I know at one point, I saw at least a room full of Alice Neel paintings, but I can’t remember exactly where. And I can’t seem to line up my memory with any of the Alice Neel shows over the last 20 or so years. The closest is the show at the Houston Museum of Fine Arts March to June 2010, but it looks like the first time I set foot in Houston was later that year.
And it’s often the case that I don’t always appreciate what I am looking at while I am seeing it. It takes some living, learning, and looking back. Such is the case for Neel, whose animated portraits were out of sync with the art movements of her time.

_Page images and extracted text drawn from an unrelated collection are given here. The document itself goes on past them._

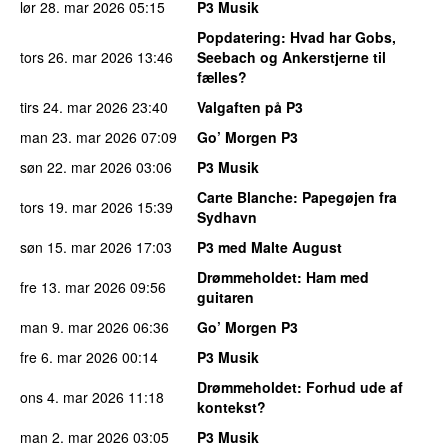
lør 28. mar 2026
05:15
P3 Musik
Popdatering
: Hvad har Gobs,
tors 26. mar 2026
13:46
Seebach og Ankerstjerne til
fælles?
tirs 24. mar 2026
23:40
Valgaften på P3
man 23. mar 2026
07:09
Go’ Morgen P3
søn 22. mar 2026
03:06
P3 Musik
Carte Blanche
: Papegøjen fra
tors 19. mar 2026
15:39
Sydhavn
søn 15. mar 2026
17:03
P3 med Malte August
Drømmeholdet
: Ham med
fre 13. mar 2026
09:56
guitaren
man 9. mar 2026
06:36
Go’ Morgen P3
fre 6. mar 2026
00:14
P3 Musik
Drømmeholdet
: Forhud ude af
ons 4. mar 2026
11:18
kontekst?
man 2. mar 2026
03:05
P3 Musik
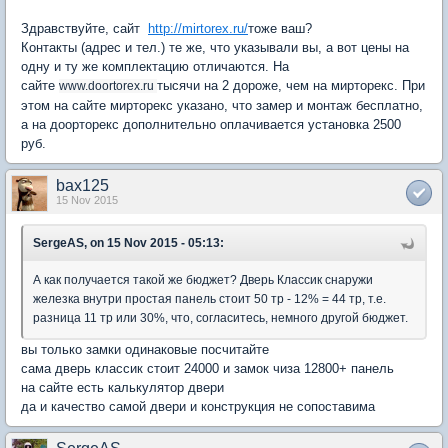
Здравствуйте, сайт
http://mirtorex.ru/
тоже ваш?
Контакты (адрес и тел.) те же, что указывали вы, а вот цены на
одну и ту же комплектацию отличаются. На
сайте
тысячи на 2 дороже, чем на мирторекс. При
www.doortorex.ru
этом на сайте мирторекс указано, что замер и монтаж бесплатно,
а на доорторекс дополнительно оплачивается установка 2500
руб.
bax125
15 Nov 2015
SergeAS, on 15 Nov 2015 - 05:13:
А как получается такой же бюджет? Дверь Классик снаружи
железка внутри простая панель стоит 50 тр - 12% = 44 тр, т.е.
разница 11 тр или 30%, что, согласитесь, немного другой бюджет.
вы только замки одинаковые посчитайте
сама дверь классик стоит 24000 и замок чиза 12800+ панель
на сайте есть калькулятор двери
да и качество самой двери и конструкция не сопоставима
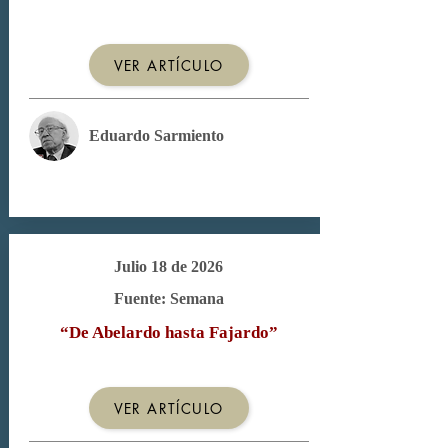
VER ARTÍCULO
Eduardo Sarmiento
Julio 18 de 2026
Fuente: Semana
“De Abelardo hasta Fajardo”
VER ARTÍCULO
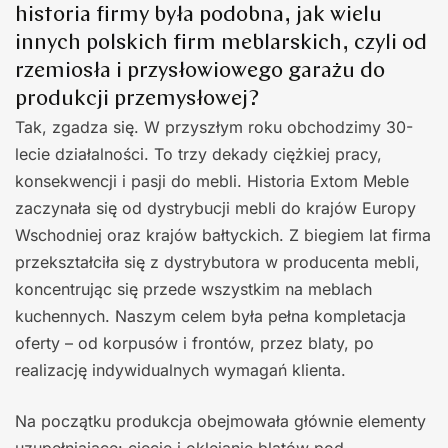
historia firmy była podobna, jak wielu
innych polskich firm meblarskich, czyli od
rzemiosła i przysłowiowego garażu do
produkcji przemysłowej?
Tak, zgadza się. W przyszłym roku obchodzimy 30-
lecie działalności. To trzy dekady ciężkiej pracy,
konsekwencji i pasji do mebli. Historia Extom Meble
zaczynała się od dystrybucji mebli do krajów Europy
Wschodniej oraz krajów bałtyckich. Z biegiem lat firma
przekształciła się z dystrybutora w producenta mebli,
koncentrując się przede wszystkim na meblach
kuchennych. Naszym celem była pełna kompletacja
oferty – od korpusów i frontów, przez blaty, po
realizację indywidualnych wymagań klienta.
Na początku produkcja obejmowała głównie elementy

Continuing with my intention to read mostly art books for four years beginning in 2025, Neel entered my radar after seeing a copy of one of the books about her in the $1 bin at Belmont Books in Portland. As fate would have it, I didn’t have $1 and didn’t want to charge that small amount, so I passed it up. After returning later to look for it or another book, I ended up ordering the 2010 book Alice Neel, The Art of Not Sitting Pretty by Phoebe Hoban.
Through reading this engaging volume, Alice Neel, the complicated person behind the strange portraits, came to life.
Widely known as a communist and a feminist in addition to a great artist, the book chronicles her own struggles as a woman and a mother and makes her failings in marriage and parenting apparent. To say that she put her art first would not be entirely accurate, as it seems painting may have been the only thing that really mattered. Alice Neel was a person who had to paint.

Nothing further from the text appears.